(Saved entries)
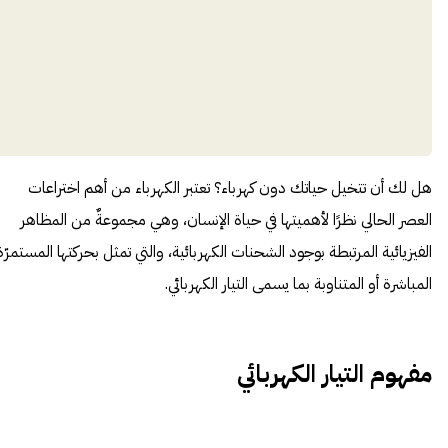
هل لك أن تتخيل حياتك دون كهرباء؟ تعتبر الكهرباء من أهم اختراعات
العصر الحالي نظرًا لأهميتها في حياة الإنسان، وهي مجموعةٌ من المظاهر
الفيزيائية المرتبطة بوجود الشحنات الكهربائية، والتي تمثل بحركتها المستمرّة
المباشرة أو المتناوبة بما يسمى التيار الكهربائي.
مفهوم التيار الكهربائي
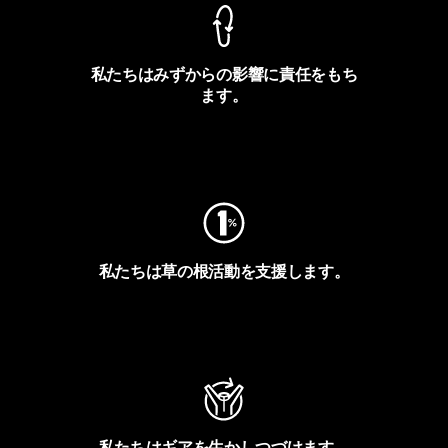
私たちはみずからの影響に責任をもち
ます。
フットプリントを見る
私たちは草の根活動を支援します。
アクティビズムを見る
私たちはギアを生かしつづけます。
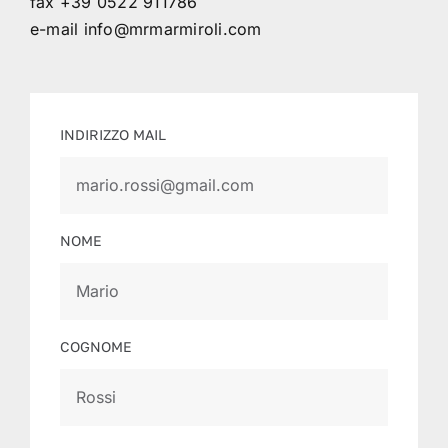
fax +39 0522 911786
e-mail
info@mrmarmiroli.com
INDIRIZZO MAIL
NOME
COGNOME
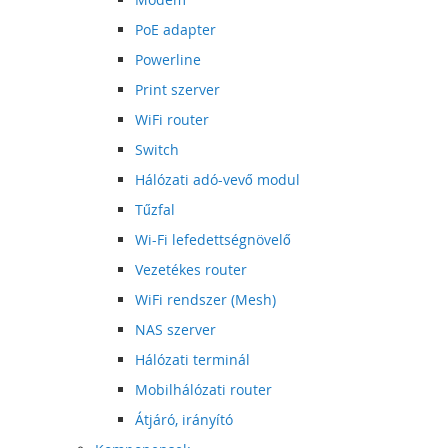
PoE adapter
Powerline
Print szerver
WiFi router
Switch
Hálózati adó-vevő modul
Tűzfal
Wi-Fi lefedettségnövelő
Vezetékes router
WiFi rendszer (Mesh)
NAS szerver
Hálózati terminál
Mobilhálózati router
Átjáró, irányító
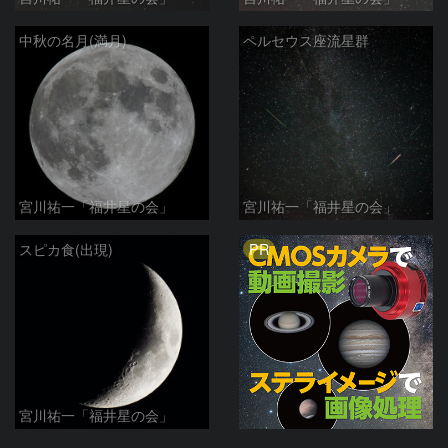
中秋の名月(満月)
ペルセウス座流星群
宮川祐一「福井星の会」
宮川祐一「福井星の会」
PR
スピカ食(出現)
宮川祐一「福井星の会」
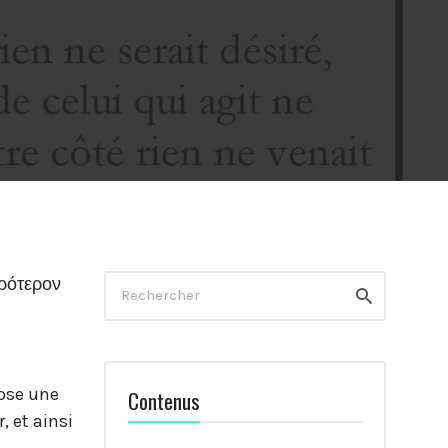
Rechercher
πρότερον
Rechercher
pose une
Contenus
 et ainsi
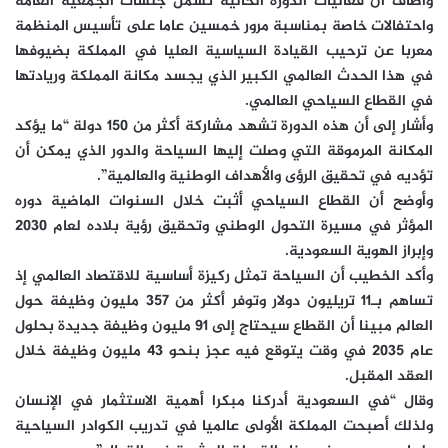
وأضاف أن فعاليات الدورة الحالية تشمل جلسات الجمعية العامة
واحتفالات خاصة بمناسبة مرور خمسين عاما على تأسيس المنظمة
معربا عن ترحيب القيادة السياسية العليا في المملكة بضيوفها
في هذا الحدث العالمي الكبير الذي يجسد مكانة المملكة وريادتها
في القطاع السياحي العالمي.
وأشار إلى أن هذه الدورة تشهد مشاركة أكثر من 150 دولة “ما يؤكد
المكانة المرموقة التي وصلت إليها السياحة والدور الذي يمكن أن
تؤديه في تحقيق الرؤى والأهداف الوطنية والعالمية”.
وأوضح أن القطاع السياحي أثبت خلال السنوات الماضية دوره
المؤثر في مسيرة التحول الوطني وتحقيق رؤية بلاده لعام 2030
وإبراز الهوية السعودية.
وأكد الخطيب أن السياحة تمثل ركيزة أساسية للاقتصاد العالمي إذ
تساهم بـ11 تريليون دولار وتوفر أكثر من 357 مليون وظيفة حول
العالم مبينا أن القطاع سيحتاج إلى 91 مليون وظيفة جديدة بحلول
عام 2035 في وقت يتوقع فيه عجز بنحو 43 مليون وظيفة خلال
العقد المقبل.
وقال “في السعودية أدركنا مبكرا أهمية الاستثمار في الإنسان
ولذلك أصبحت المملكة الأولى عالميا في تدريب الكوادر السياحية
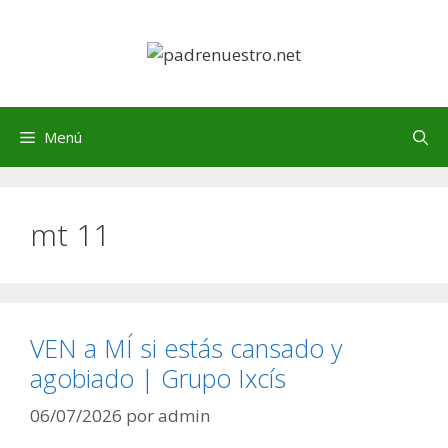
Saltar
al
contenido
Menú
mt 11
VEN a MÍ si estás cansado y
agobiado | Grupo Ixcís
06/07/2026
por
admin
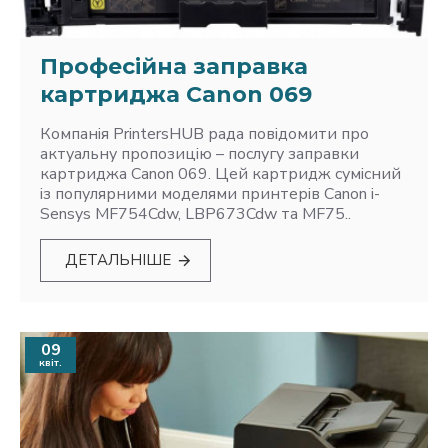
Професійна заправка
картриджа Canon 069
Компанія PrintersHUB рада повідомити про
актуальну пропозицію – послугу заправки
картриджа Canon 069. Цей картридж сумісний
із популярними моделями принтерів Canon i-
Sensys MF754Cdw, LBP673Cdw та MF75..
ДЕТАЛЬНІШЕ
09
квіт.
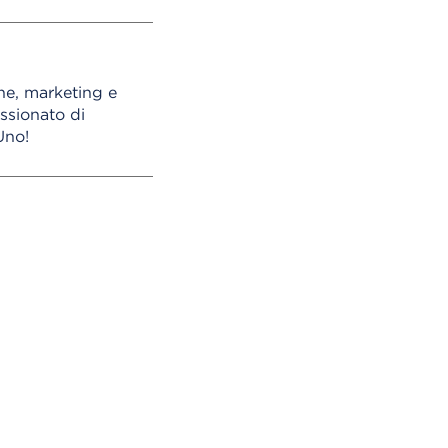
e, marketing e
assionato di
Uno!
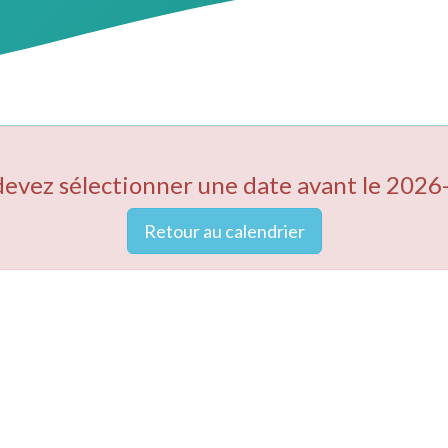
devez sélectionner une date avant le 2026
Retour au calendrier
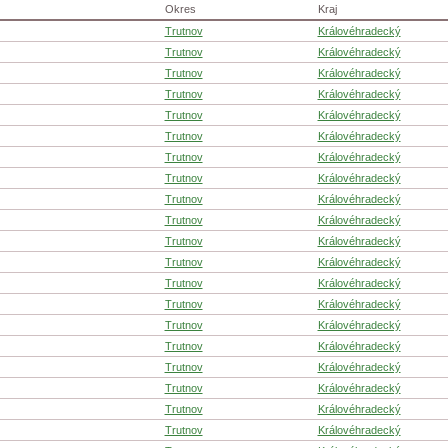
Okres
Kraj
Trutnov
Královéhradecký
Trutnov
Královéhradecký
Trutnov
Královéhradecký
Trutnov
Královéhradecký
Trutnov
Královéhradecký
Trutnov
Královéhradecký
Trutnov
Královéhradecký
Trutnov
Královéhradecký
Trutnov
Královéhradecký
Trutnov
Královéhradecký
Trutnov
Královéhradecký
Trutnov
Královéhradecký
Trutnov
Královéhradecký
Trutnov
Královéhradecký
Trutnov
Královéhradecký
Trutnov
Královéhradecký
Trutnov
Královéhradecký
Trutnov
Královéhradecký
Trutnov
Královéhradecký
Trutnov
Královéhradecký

==

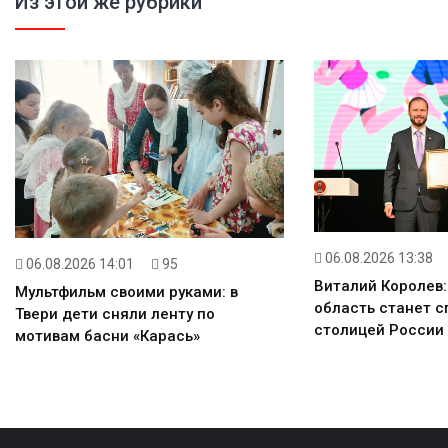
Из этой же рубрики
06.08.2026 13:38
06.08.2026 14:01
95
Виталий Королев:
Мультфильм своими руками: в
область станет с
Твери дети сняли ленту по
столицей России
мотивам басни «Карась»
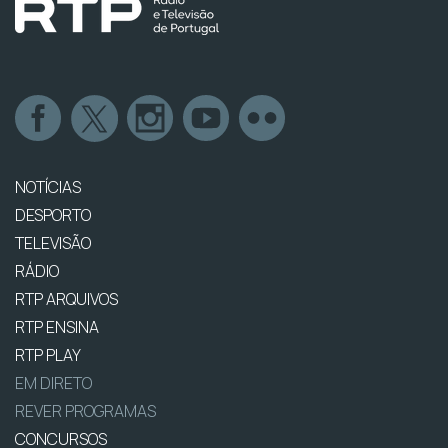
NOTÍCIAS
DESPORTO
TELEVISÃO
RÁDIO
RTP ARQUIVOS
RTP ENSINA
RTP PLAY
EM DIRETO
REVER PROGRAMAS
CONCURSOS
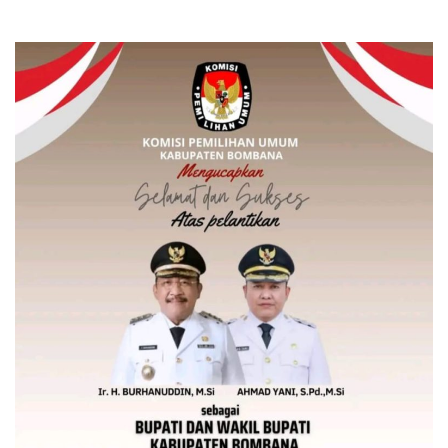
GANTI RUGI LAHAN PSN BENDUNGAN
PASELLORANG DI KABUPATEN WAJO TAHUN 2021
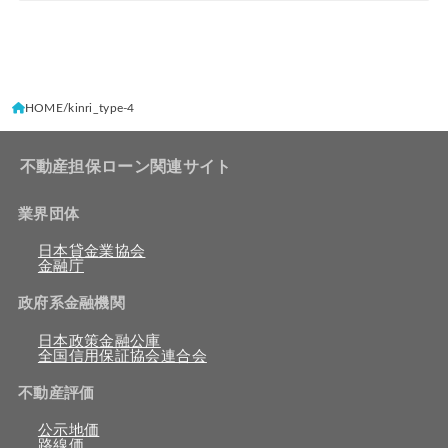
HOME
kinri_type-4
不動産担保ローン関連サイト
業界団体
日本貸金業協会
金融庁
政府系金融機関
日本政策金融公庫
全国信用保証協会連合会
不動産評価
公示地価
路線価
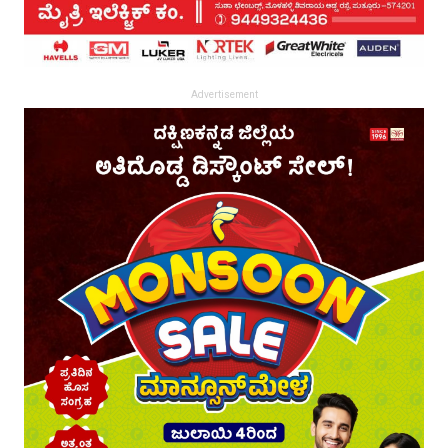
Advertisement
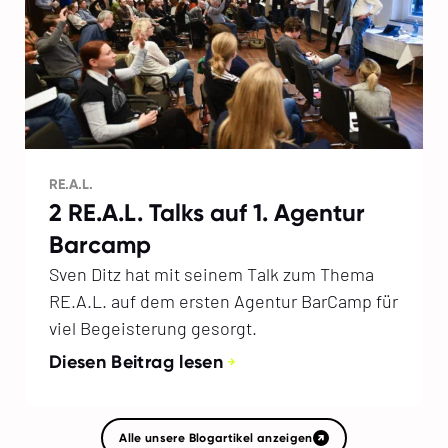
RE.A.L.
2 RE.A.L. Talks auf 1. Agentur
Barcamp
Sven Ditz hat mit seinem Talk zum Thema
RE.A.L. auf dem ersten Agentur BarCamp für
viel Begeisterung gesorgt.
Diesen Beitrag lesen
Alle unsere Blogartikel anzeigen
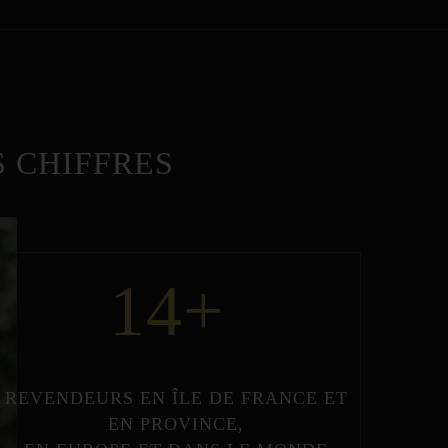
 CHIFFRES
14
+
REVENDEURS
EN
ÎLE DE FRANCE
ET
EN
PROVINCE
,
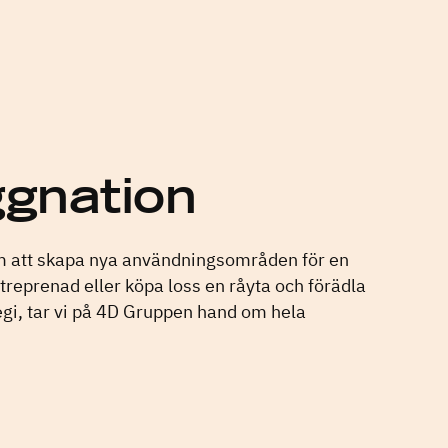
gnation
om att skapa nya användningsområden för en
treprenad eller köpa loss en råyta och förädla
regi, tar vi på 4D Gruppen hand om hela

==

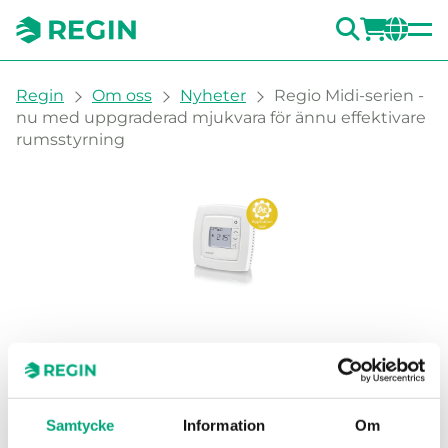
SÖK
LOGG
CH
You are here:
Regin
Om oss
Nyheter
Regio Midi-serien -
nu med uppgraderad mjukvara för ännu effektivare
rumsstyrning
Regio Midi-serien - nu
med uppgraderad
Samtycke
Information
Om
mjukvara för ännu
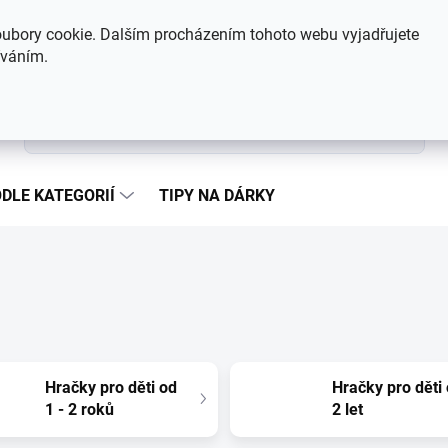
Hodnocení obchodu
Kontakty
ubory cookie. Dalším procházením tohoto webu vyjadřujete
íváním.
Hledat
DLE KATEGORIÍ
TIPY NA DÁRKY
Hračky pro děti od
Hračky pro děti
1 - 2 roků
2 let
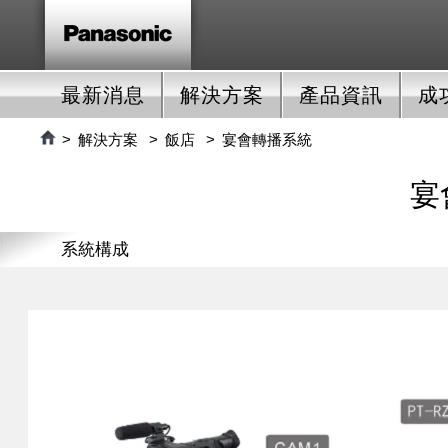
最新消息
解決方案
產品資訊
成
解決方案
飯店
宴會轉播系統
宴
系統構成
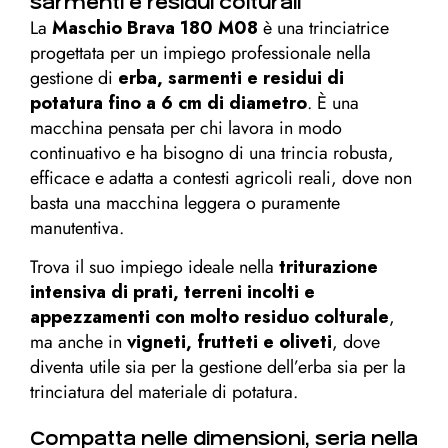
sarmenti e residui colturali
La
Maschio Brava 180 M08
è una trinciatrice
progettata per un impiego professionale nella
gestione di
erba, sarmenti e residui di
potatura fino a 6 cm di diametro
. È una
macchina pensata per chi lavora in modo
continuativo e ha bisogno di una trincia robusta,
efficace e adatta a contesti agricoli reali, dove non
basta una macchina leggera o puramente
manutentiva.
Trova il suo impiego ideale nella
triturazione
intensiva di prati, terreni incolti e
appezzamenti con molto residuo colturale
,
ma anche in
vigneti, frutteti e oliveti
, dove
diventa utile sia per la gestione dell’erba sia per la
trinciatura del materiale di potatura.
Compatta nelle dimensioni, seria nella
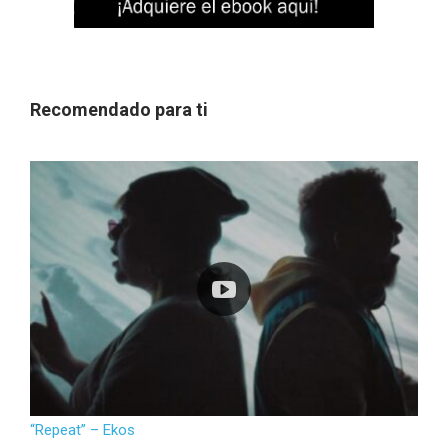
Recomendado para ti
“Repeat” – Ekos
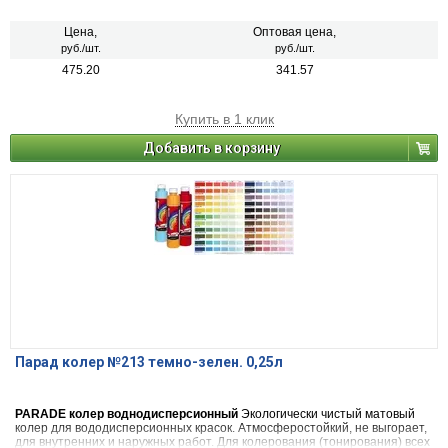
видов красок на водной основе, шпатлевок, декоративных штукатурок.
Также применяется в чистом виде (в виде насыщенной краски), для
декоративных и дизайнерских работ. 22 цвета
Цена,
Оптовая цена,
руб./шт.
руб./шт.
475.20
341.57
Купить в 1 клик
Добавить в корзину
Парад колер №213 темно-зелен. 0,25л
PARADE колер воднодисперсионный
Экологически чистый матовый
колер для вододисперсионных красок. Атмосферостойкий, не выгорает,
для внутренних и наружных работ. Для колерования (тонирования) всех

*Description of the task*: Look above for the line containing "diventa utile sia", then write out every line from there down to the line containing "для внутренних и", that line included, with no pictures.

*Response area*:
diventa utile sia per la gestione dell’erba sia per la
trinciatura del materiale di potatura.
Compatta nelle dimensioni, seria nella
Recomendado para ti
“Repeat” – Ekos
видов красок на водной основе, шпатлевок, декоративных штукатурок.
Также применяется в чистом виде (в виде насыщенной краски), для
декоративных и дизайнерских работ. 22 цвета
Цена,
Оптовая цена,
руб./шт.
руб./шт.
475.20
341.57
Купить в 1 клик
Добавить в корзину
Парад колер №213 темно-зелен. 0,25л
PARADE колер воднодисперсионный
Экологически чистый матовый
колер для вододисперсионных красок. Атмосферостойкий, не выгорает,
для внутренних и наружных работ. Для колерования (тонирования) всех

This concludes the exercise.